ASSIGNMENT:
Whenever the string "个人名片" turns up in a line below, that line should be copied.

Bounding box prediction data
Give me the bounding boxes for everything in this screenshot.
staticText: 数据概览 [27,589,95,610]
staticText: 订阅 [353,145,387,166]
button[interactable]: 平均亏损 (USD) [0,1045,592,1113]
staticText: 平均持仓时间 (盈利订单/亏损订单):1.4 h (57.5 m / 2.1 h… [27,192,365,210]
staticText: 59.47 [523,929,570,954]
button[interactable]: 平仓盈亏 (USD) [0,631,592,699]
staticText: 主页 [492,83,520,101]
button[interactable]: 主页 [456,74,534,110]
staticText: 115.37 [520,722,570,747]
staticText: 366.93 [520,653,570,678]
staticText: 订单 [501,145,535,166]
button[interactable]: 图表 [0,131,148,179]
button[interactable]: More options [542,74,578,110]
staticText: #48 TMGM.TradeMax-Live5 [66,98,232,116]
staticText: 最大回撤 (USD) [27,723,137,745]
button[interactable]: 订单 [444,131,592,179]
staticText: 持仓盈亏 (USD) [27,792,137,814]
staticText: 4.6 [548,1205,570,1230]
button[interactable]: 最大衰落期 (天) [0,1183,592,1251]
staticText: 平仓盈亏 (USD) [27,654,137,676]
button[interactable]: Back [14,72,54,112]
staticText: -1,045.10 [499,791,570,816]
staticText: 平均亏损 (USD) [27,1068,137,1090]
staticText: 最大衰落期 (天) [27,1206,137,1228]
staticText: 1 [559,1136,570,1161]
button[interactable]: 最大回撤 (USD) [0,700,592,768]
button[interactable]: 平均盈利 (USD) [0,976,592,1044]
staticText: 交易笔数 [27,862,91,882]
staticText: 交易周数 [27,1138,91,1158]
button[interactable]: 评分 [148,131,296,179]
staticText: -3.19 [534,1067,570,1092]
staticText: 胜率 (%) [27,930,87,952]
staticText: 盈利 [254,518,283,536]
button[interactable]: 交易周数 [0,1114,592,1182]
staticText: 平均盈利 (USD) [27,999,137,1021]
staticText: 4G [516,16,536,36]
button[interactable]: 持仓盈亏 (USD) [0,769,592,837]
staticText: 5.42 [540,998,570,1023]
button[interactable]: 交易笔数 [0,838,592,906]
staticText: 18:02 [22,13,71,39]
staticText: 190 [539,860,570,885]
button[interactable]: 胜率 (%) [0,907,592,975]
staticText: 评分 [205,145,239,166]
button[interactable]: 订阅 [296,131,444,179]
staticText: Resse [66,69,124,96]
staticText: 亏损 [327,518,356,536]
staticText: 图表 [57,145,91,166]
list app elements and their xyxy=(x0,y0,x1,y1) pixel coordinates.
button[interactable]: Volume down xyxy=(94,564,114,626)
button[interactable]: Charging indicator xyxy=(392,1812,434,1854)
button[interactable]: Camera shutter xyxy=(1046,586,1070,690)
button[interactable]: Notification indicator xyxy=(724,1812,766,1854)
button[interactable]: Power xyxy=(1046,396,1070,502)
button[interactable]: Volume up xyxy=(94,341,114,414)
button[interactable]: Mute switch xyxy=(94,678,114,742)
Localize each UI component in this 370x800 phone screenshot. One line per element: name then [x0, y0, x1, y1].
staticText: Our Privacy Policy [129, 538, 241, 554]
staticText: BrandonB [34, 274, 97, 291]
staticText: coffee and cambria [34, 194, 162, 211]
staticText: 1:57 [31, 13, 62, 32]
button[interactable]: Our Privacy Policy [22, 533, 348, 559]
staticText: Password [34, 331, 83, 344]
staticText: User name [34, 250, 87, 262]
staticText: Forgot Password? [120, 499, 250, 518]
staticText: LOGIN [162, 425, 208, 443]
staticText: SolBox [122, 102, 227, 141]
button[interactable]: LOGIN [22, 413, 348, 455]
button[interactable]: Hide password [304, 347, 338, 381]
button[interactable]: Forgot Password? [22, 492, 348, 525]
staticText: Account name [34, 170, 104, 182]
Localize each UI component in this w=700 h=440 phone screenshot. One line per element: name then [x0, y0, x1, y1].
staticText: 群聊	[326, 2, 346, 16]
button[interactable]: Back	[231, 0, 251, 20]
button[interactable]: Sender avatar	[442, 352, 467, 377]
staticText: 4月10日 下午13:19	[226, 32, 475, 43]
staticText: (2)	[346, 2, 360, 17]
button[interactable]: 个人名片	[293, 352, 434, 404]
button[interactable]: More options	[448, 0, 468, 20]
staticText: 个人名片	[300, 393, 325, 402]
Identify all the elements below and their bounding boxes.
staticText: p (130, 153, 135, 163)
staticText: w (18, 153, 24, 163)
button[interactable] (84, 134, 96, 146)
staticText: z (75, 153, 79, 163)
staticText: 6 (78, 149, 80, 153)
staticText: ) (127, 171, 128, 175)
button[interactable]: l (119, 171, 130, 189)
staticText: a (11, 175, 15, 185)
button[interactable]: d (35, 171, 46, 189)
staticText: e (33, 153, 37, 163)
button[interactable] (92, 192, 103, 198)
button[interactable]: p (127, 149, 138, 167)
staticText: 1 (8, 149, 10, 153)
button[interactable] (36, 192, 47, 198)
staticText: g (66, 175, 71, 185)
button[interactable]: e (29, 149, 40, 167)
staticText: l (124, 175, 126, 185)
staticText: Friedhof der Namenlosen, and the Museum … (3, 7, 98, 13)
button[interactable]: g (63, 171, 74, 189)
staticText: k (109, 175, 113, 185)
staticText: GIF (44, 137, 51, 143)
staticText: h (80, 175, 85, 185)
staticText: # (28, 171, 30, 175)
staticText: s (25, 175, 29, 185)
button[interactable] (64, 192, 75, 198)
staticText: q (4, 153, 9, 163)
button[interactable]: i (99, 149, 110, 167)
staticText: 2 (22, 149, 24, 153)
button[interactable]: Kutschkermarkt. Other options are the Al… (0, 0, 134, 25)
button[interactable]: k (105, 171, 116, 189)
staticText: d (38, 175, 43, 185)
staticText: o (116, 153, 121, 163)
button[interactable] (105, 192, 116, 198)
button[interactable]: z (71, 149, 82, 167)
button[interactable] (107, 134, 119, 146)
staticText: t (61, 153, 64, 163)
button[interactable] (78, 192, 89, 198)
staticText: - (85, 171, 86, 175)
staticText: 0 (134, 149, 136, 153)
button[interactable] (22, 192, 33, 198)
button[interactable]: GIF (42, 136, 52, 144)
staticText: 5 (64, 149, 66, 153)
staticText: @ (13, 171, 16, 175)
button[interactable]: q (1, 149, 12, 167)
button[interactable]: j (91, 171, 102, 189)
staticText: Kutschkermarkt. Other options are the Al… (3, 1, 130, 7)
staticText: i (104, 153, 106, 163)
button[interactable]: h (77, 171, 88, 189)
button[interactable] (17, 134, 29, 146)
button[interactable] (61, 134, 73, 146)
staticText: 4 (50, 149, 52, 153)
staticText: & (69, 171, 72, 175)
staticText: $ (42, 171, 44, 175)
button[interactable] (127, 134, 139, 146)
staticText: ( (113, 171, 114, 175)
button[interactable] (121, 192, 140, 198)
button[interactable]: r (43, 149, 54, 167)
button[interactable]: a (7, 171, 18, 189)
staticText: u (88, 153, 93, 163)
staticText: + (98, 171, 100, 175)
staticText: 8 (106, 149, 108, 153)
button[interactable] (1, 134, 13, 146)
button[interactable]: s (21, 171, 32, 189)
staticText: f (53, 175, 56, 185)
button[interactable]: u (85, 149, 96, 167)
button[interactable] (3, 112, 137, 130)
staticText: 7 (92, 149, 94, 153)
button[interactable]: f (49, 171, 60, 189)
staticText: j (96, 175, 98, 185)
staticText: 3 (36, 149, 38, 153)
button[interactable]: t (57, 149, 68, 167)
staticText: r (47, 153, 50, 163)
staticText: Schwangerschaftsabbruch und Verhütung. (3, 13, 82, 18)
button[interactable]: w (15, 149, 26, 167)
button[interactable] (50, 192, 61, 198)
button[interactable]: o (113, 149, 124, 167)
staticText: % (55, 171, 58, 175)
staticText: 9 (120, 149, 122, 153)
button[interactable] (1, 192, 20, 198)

RESPONSE TO THIS TASK:
button[interactable]: 个人名片	[293, 352, 434, 404]
staticText: 个人名片	[300, 393, 325, 402]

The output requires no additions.